What is an Insouciant American?
What is an Insouciant American?
Example: 25% of Americans aged 18-24 said that invasive technology described below was good for their privacy
The Rise Of Totalitarian Technology
By Neil Howe
March 10, 2019, http://www.informationclearinghouse.info/51249.htm
Is technological progress bad for human autonomy? That’s the question posed by Shoshana Zuboff in “The Age of Surveillance Capitalism,” a book that recounts the ways in which corporations and governments are using technology to influence our behavior. Zuboff is just the latest to chime in on “totalitarian technology” (or “total tech”), a term that describes devices and algorithms by which individuals forfeit their privacy and autonomy for the benefit of either themselves or some third party.
In the United States, total tech can be sorted into three different categories, or “spheres” of life: consumer services, the workplace, and government and politics.
Total tech is pervasive in the increasingly data-driven world of retail. Many shopping apps tap into your phone’s GPS to access your location, allowing retailers to send you advertisements the moment you’re walking past their storefront. Personalized pricing enables retailers to charge you the exact maximum that you would be willing to pay for a given product. Your personal data isn’t safe at home, either: Digital assistants like Amazon Alexa store your query history, meaning they know everything from your unique shopping history to your travel patterns to your music preferences.

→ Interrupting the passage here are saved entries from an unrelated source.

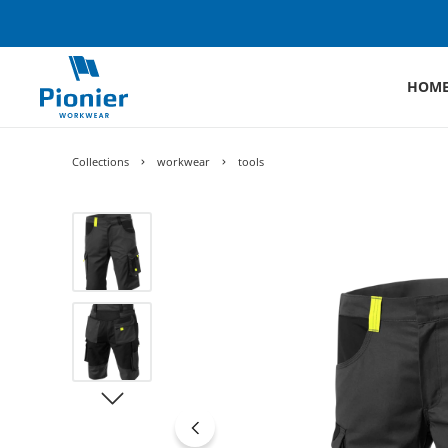
HOM
Collections
workwear
tools
Skip image gallery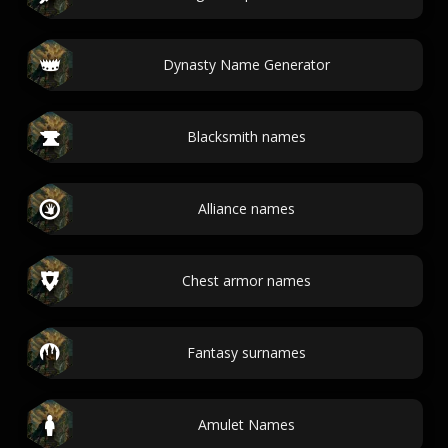
Dynasty Name Generator
Blacksmith names
Alliance names
Chest armor names
Fantasy surnames
Amulet Names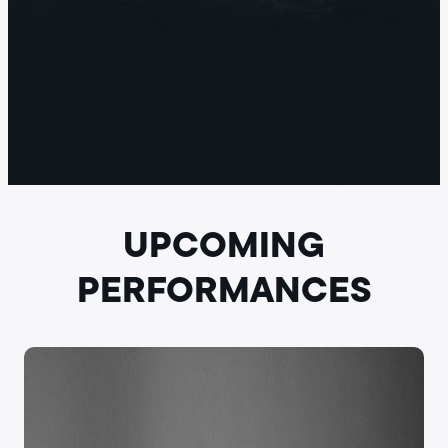
UPCOMING
PERFORMANCES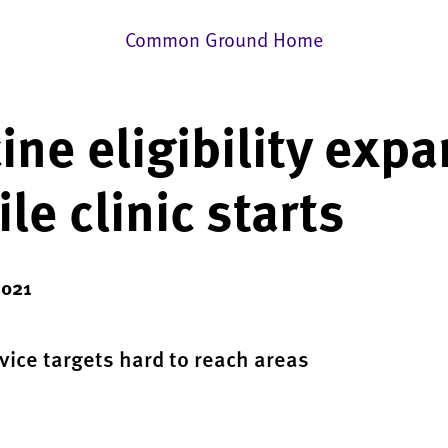
Common Ground Home
ine eligibility exp
le clinic starts
2021
rvice targets hard to reach areas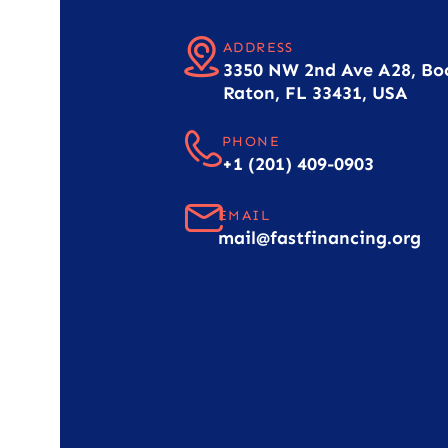
ADDRESS
3350 NW 2nd Ave A28, Bo
Raton, FL 33431, USA
PHONE
+1 (201) 409-0903
EMAIL
mail@fastfinancing.org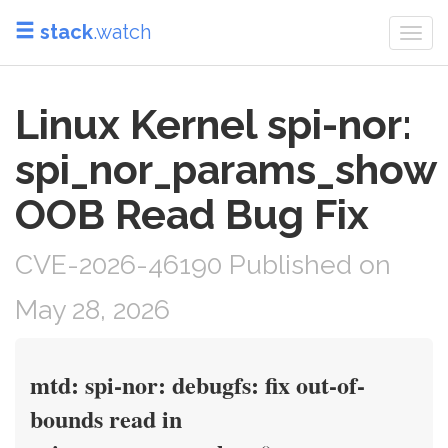
stack
.watch
Togg
navi
Linux Kernel spi-nor:
spi_nor_params_show
OOB Read Bug Fix
CVE-2026-46190 Published on
May 28, 2026
mtd: spi-nor: debugfs: fix out-of-
bounds read in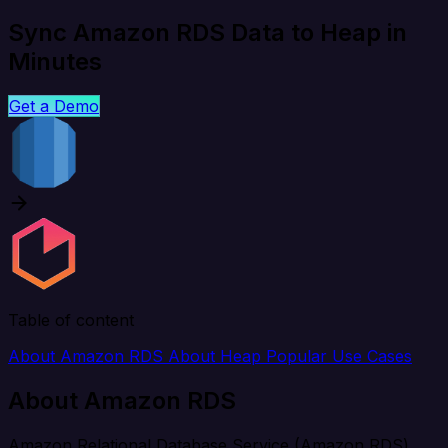
Sync Amazon RDS Data to Heap in
Minutes
Get a Demo
Table of content
About Amazon RDS
About Heap
Popular Use Cases
About Amazon RDS
Amazon Relational Database Service (Amazon RDS)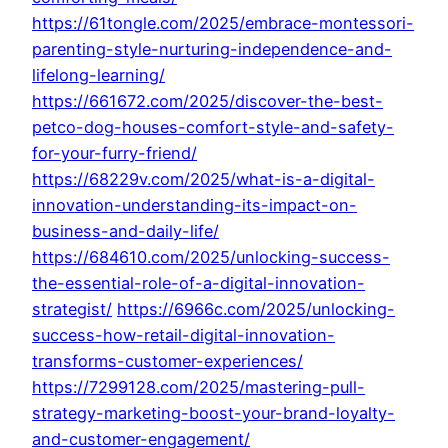
https://61tongle.com/2025/embrace-montessori-
parenting-style-nurturing-independence-and-
lifelong-learning/
https://661672.com/2025/discover-the-best-
petco-dog-houses-comfort-style-and-safety-
for-your-furry-friend/
https://68229v.com/2025/what-is-a-digital-
innovation-understanding-its-impact-on-
business-and-daily-life/
https://684610.com/2025/unlocking-success-
the-essential-role-of-a-digital-innovation-
strategist/
https://6966c.com/2025/unlocking-
success-how-retail-digital-innovation-
transforms-customer-experiences/
https://7299128.com/2025/mastering-pull-
strategy-marketing-boost-your-brand-loyalty-
and-customer-engagement/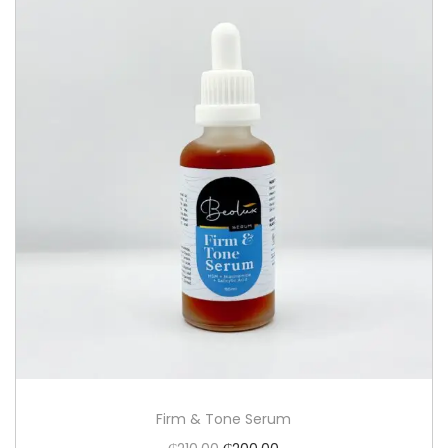
Firm & Tone Serum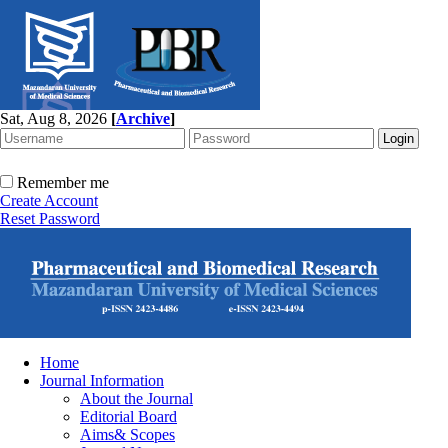
Sat, Aug 8, 2026
[
Archive
]
Remember me
Create Account
Reset Password
Home
Journal Information
About the Journal
Editorial Board
Aims& Scopes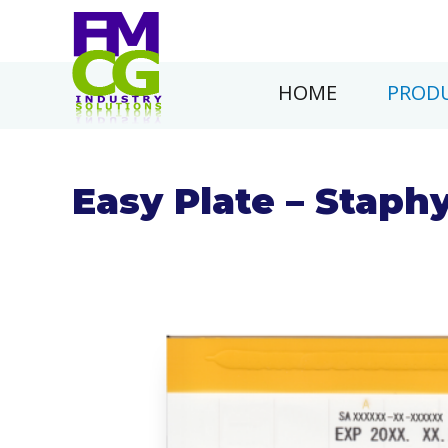
HOME
PRODU
Easy Plate – Staph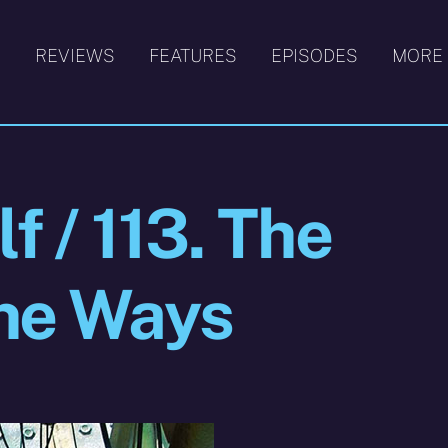
S
REVIEWS
FEATURES
EPISODES
MORE
f / 113. The
the Ways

Employers are also using total tech to track and monitor their workers. A growing number of companies use biometric time cards that scan an employee’s fingerprint, hand shape, retina, or iris. UPS outfits its trucks with sensors that track the opening and closing of doors, the engine of the vehicle, and the clicking of seat belts. Amazon is patenting an electronic wristband that would be used to track hand movements—making sure, for instance, that a warehouse worker stays busy moving boxes. Global freelancing platform Upwork runs a digital “Work Diary” program that counts keystrokes and takes screenshots of workers’ monitors.
Uptake of total tech has been particularly striking in government and politics. The New Orleans Police Department runs a “predictive policing” program that uses Big Data to compile a heat list of potential criminal offenders. The TSA operates its own total tech program, called Quiet Skies, which monitors and flags travelers based on “suspicious” behavior patterns. Travelers can land themselves on the Quiet Skies list by changing their clothes in the restroom, being the last person to board their flight, or even inspecting their reflection in a terminal window. More nefariously, software developed at Stanford University enables anyone to manipulate video footage in real time. Now, anyone with a grudge could alter the facial expressions of a prominent politician making a speech, and then dub in new audio that completely changes the speech’s contents.